* What you will do: Tally the lines of the data that include the word "mail" and state the total, nothing else.

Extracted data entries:
▬▬▬

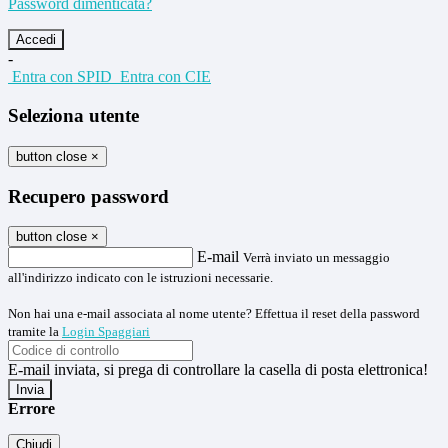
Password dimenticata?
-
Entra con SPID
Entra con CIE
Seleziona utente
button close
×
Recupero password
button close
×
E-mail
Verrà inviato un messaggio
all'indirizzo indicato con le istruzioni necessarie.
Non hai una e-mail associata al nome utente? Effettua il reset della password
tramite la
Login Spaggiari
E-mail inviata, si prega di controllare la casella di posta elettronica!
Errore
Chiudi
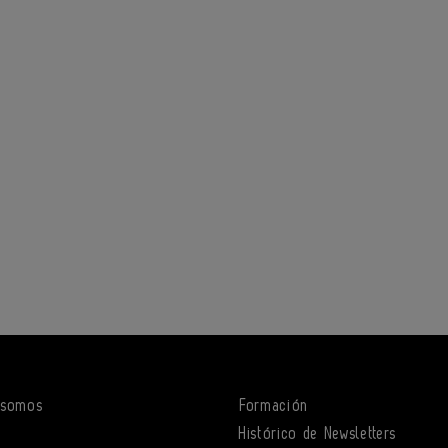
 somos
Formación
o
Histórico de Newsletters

▬▬▬

* The answer: 3